In 1888, Narendra left the monastery as a Parivrâjaka— the Hindu religious life of a wandering monk, "without fixed abode, without ties, independent and strangers wherever they go". His sole possessions were a kamandalu (water pot), staff and his two favourite books: the Bhagavad Gita and The Imitation of Christ. Narendra travelled extensively in India for five years, visiting centres of learning and acquainting himself with diverse religious traditions and social patterns. He developed sympathy for the suffering and poverty of the people, and resolved to uplift the nation. Living primarily on bhiksha (alms), Narendra travelled on foot and by railway (with tickets bought by admirers).  After visiting historical sites at Delhi, Narendra started his travel towards Rajputana. In these days, he drew inspiration from the words of the Gautama Buddha:


Go forward without a path,

Fearing nothing, caring for nothing!

Wandering alone, like the rhinoceros!

Even as a lion, not trembling at noises,

Even as the wind, not caught in the net,

Even as the lotus leaf, untainted by water,

Do thou wander alone, like the rhinoceros!
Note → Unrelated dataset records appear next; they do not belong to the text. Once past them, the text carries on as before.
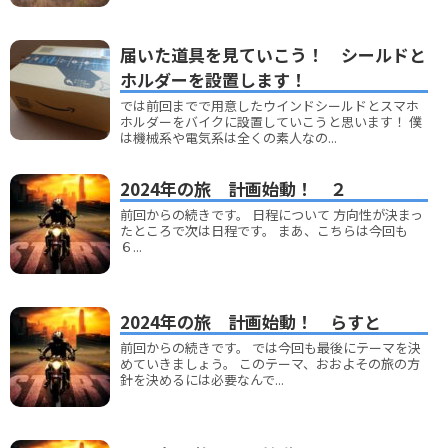
届いた道具を見ていこう！ シールドと
ホルダーを設置します！
では前回までで用意したウインドシールドとスマホ
ホルダーをバイクに設置していこうと思います！ 僕
は機械系や電気系は全くの素人なの...
2024年の旅 計画始動！ ２
前回からの続きです。 日程について 方向性が決まっ
たところで次は日程です。 まあ、こちらは今回も
６...
2024年の旅 計画始動！ らすと
前回からの続きです。 では今回も最後にテーマを決
めていきましょう。 このテーマ、おおよその旅の方
針を決めるには必要なんで...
Narendra visited Ahmedabad, Wadhwan and Limbdi; at the former, he completed his studies of Islamic and Jain cultures. He remained for nine months at Porbander, furthering his philosophical and Sanskrit studies with learned pandits. In October 1892 he spent three days at Rachol Seminary (the oldest convent in Goa, with rare religious manuscripts and printed works in Latin) studying Christian theological works. Jamsetji Tata was inspired by Vivekananda to establish the Indian Institute of Science, one of India's best-known research universities. He told a Muslim religion scholar that one significant feature of the Quran is, though it was written a thousand years ago, the book was free from "interpolation" and retained its original purity. He met Bal Gangadhar Tilak during a train journey and stayed with Tilak for a few days in Pune. At Kanyakumari, Narendra meditated on the "last bit of Indian rock" (later known as the Narendra Rock Memorial); had a "vision of one India" (the "Kanyakumari resolve of 1892"). He wrote:

"At Cape Camorin sitting in Mother Kumari's temple, sitting on the last bit of Indian rock—I hit upon a plan: We are so many sanyasis wandering about, and teaching the people metaphysics—it is all madness. Did not our Gurudeva use to say, 'An empty stomach is no good for religion?' We as a nation have lost our individuality and that is the cause of all mischief in India. We have to raise the masses."
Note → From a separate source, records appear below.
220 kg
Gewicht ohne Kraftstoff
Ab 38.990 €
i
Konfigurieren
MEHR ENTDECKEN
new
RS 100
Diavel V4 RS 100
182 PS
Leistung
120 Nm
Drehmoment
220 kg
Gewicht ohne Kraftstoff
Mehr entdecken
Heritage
He was disappointed to learn that no one without credentials from a bona fide organisation would be accepted as a delegate. Vivekananda contacted Professor John Henry Wright of Harvard University, who invited him to speak at Harvard. On learning that Vivekananda lacked credentials to speak at the Chicago Parliament, Wright said "To ask for your credentials is like asking the sun to state its right to shine in the heavens". Vivekananda wrote of the professor, "He urged upon me the necessity of going to the Parliament of Religions, which he thought would give an introduction to the nation". The Parliament of the World's Religions opened on 11 September 1893 at the Art Institute of Chicago as part of the World's Columbian Exposition.


On this day, Vivekananda gave a brief speech representing India and Hinduism. He was initially nervous, bowed to Saraswati (the Hindu goddess of learning) and began his speech with "Sisters and brothers of America!"At these words, Vivekananda received a two-minute standing ovation from the crowd of seven thousand. When silence was restored he began his address, greeting the youngest of the nations on behalf of "the most ancient order of monks in the world, the Vedic order of sannyasins, a religion which has taught the world both tolerance and universal acceptance".


On 4 July 1902 (the day of his death) Vivekananda awoke early, went to the chapel at Belur Math and meditated for three hours. At seven p.m. Vivekananda went to his room, asking not to be disturbed; he died at 9:10 p.m. while meditating.